I haven't done much "observing from the other side" in quite awhile. I think that's a direct reflection of how full and active my life has been over the past year. Probably fewer melancholy moods too. However, this weekend I found myself tearing up over a mealtime prayer on the 4th of July, and I've done some observing over the past few days as to what that was all about. So I thought it might be a good time to write something down.
My friend, Rocky, whose wife is about to pop with the birth of their first child, recently found out he will be deploying in Feb 2012. He's taking it like a real trooper even though the Air Force is making him go to SERE training and the Army's combat skills training. He gets the pleasure of spending nine days running around the woods of Washington state trying to survive in order to "practice" what it would be like to be captured by the enemy. He even gets to kill an animal (his choice: a sweet innocent bunny rabbit or a chicken; I'd do in the chicken). In the end he knows he'll get captured so they can "practice" torturing him by putting him in a small box with sensory deprivation. All the while, he'll be missing both Thanksgiving and Christmas as well as his son's 1st birthday. He'll end up spending 3 months in training and 6 months in Afghanistan, and then, as he's already told the AF, he will exit the military having paid his dues.
Needless to say, my motivation for licensure is in the toilet. I'm taking this as another sign that I need to quit studying for the EPPP and not worry about the licensure test until the end of my commitment so as to avoid that fate for myself. Okay, study avoidance, I know. In all honesty, I have such mixed feelings about this test and passing it. I can't commit in my mind to doing it. I keep going back and forth.... "Yes, this is what I'm going to do even if it means 8 months of deployment; it's the right thing to do." But, I don't want to study! I want to play with my kids and my very special friend!! I want to read fun books and magazines! I want to ride my bike and do yoga and go for runs and drink coffee and look at Facebook and wash the dog or clean the bathrooms.... anything but study!!! The financial incentive doesn't help. The 'making rank' incentive means nothing to me. However, there was one thing that inspired me... Rocky.
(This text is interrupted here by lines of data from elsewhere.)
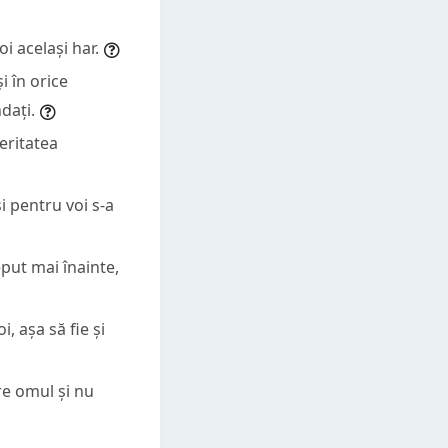
i același har.
i în orice
dați.
eritatea
i pentru voi s-a
eput mai înainte,
, așa să fie și
re omul și nu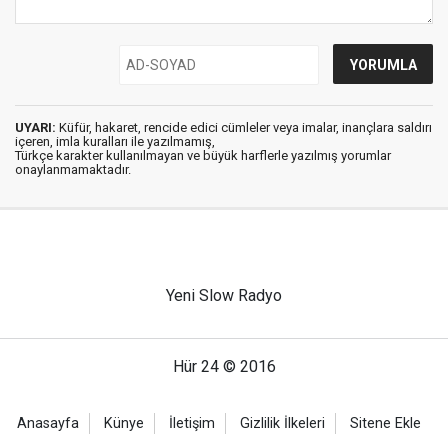
UYARI:
Küfür, hakaret, rencide edici cümleler veya imalar, inançlara saldırı
içeren, imla kuralları ile yazılmamış,
Türkçe karakter kullanılmayan ve büyük harflerle yazılmış yorumlar
onaylanmamaktadır.
Yeni Slow Radyo
Hür 24 © 2016
Anasayfa
Künye
İletişim
Gizlilik İlkeleri
Sitene Ekle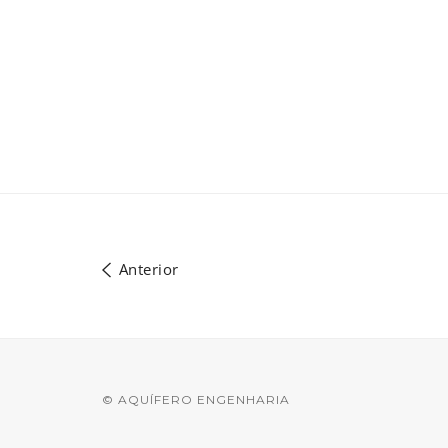
Anterior
© AQUÍFERO ENGENHARIA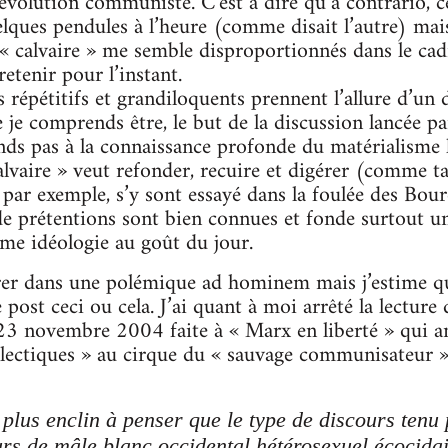
révolution communiste. C’est à dire qu’a contrario, 
lques pendules à l’heure (comme disait l’autre) mais
s « calvaire » me semble disproportionnés dans le cadr
etenir pour l’instant.
es répétitifs et grandiloquents prennent l’allure d’u
 je comprends être, le but de la discussion lancée p
ends pas à la connaissance profonde du matérialisme h
vaire » veut refonder, recuire et digérer (comme ta
 par exemple, s’y sont essayé dans la foulée des Bourd
de prétentions sont bien connues et fonde surtout u
me idéologie au goût du jour.
trer dans une polémique ad hominem mais j’estime q
 post ceci ou cela. J’ai quant à moi arrêté la lecture
23 novembre 2004 faite à « Marx en liberté » qui a
alectiques » au cirque du « sauvage communisateur » 
 plus enclin à penser que le type de discours tenu
ours de mâle blanc occidental hétérosexuel écocida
Rocky is one of these guys who is just good as gold! He works hard. He took the EPPP within the first 6 months after internship. He doesn't boast about it, and he totally downplays the significance of the accomplishment. He has applied for the child/adolescent fellowship, and he is working on board certification now. He spent his own money to go to Washington DC for a week to chaperone a bunch of kids around our nation's capitol. Yes, it looks good on his resume, but he spent his own freakin' money to do it! He already has a job lined up once he gets out of the AF, which he was honest about with our "deployment decision maker." He just can't bare the thought of not being around for his not-even-born-yet son. He wants to eventually be the baseball coach and all that other good parenting stuff. He wants to do it all right, and he's willing to make some sacrifices for his child (who isn't even born yet!). Rocky talks about knowing "deployment is part of the deal" and that "if I don't do this, someone else has to." He is selfless. He barely complains (I did finally hear him utter a minimal complaint about the aforementioned deployment decision maker). He will hardly get to meet his little boy before he packs his bags to go live in the dust bowl of Afghanistan, and his little guy won't likely know him much when he gets back.
Then there's my friend, Hannah, who has left her husband and three little kids (ages 8, 6, and 2) behind for the past 6 months while she lives in the 120 degree temperatures of western Afghanistan. In a tent, mind you! I could go on and on.... the point is: these are two stories of highly educated individuals who are giving up their lives and going to austere locations for what? Freedom? I don't think that's quite it. Not our freedom. Freedom for the Afghanie people? Maybe. My friends are doing good work. They are serving the men and women who are serving something so much bigger than "freedom." What is it they're doing this for? I don't know. I guess we all have to figure that out for ourselves. We have to find that thing we hang on to in order to get us through stuff we don't want to do. There has to be a greater purpose. Something so much bigger than ourselves. Maybe for some it's money. Others it might be accomplishment. For others a sense of pride and service.
As for me... the next step is licensure, and it carries such a heavier meaning. I'm still searching for the purpose.